» **Records for the task**
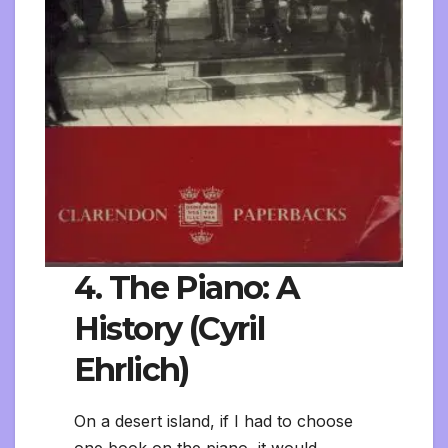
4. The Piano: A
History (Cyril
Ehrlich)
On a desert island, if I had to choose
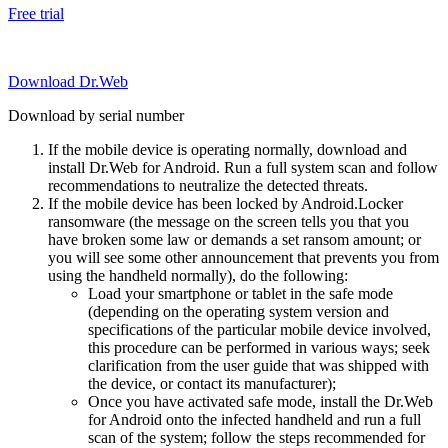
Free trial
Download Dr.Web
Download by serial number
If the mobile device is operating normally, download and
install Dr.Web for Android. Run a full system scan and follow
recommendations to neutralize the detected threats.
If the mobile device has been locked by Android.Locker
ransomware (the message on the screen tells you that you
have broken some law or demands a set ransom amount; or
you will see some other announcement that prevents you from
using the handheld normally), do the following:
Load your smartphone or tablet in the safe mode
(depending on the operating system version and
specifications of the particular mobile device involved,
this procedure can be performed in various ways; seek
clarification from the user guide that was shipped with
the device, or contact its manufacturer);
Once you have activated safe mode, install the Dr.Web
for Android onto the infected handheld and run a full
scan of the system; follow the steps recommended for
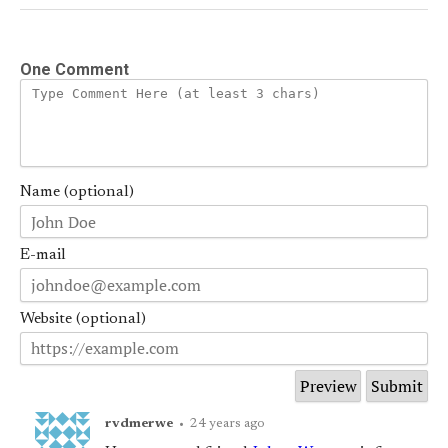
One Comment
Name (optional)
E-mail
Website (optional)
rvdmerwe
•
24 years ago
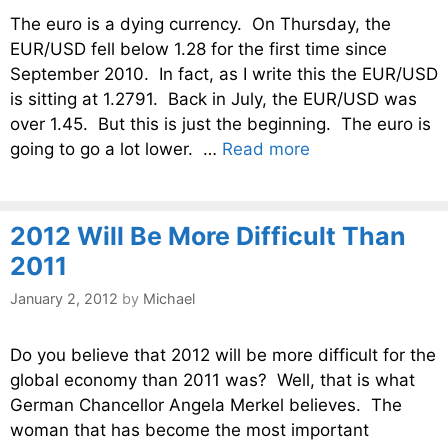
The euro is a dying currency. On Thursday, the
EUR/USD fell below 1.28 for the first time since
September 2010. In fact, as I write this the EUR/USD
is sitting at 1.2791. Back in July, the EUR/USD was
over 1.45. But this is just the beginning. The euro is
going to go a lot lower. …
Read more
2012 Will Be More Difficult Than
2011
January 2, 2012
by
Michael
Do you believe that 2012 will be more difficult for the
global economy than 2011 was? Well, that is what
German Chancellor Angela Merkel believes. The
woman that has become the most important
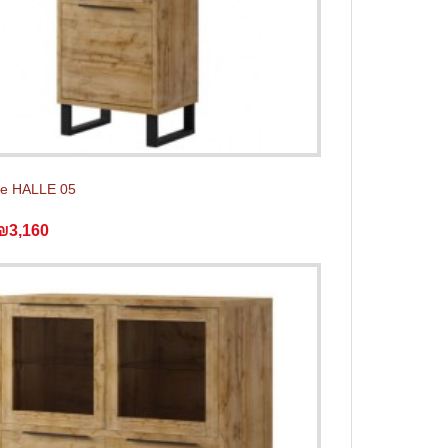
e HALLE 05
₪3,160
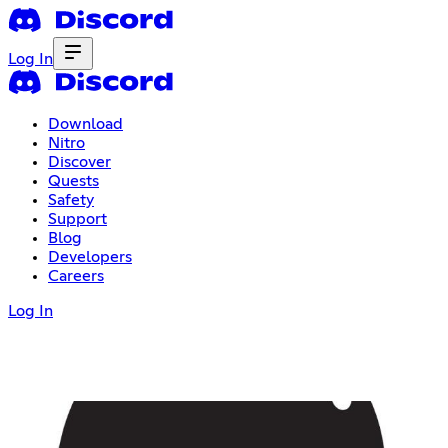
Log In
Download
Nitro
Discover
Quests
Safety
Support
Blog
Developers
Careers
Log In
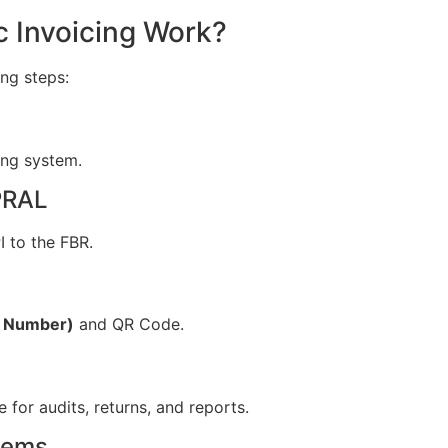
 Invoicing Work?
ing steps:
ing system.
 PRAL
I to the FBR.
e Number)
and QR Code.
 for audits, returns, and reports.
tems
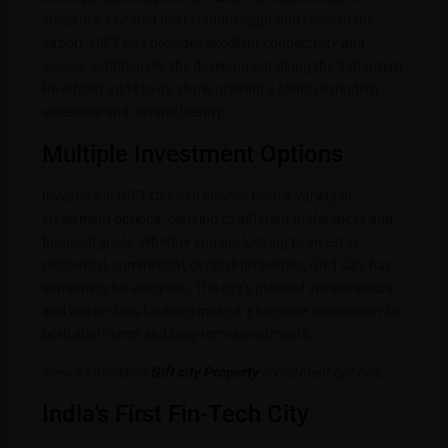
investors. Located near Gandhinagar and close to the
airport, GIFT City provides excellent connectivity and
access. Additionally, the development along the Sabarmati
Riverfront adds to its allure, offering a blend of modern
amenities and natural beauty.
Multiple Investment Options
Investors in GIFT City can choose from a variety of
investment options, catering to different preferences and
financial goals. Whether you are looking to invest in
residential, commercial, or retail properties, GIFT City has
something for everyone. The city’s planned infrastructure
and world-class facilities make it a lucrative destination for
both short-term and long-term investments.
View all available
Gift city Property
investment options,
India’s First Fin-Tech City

==

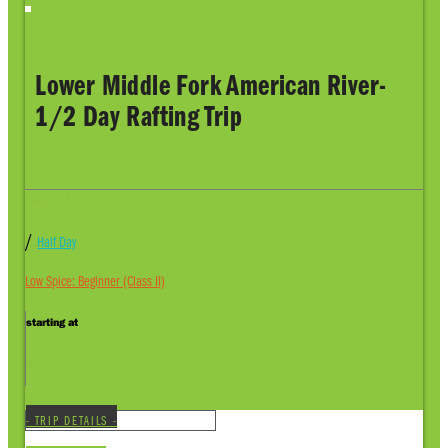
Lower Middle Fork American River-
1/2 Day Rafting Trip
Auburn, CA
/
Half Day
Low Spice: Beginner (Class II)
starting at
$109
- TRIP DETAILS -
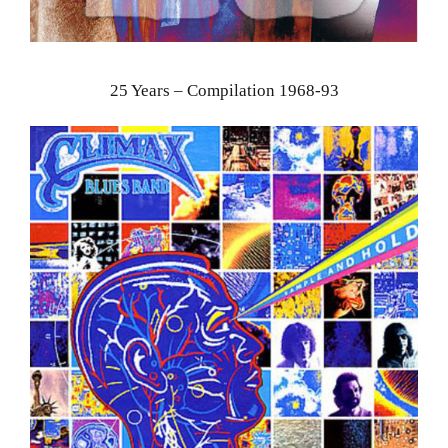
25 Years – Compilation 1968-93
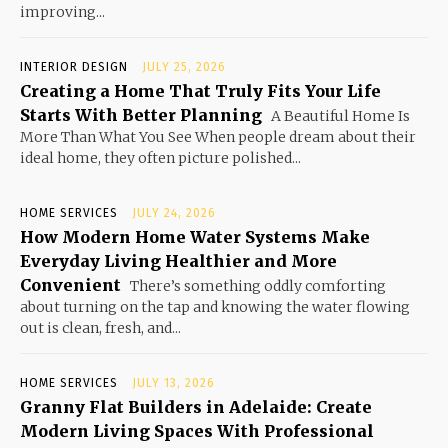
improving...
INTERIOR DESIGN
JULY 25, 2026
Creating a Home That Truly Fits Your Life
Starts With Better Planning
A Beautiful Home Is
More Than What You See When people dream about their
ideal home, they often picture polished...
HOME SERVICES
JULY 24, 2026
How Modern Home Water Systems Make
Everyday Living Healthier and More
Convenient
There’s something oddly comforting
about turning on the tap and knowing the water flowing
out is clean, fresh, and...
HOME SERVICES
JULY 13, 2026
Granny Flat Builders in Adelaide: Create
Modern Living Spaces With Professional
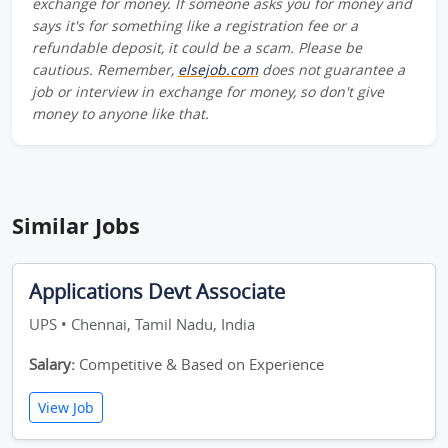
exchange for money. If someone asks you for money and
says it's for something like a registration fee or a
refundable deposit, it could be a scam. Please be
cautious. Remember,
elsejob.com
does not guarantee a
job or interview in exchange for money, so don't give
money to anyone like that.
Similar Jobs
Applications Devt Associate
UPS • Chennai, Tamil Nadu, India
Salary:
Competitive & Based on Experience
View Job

» **Work request**
Copy word for word the span of the records above that begins at the line with "4. The Piano: A" and ends at the line with "you will see", including those two lines but not the pictures.

» **Written response**
4. The Piano: A
History (Cyril
Ehrlich)
On a desert island, if I had to choose
Free trial
Download Dr.Web
Download by serial number
If the mobile device is operating normally, download and
install Dr.Web for Android. Run a full system scan and follow
recommendations to neutralize the detected threats.
If the mobile device has been locked by Android.Locker
ransomware (the message on the screen tells you that you
have broken some law or demands a set ransom amount; or
you will see some other announcement that prevents you from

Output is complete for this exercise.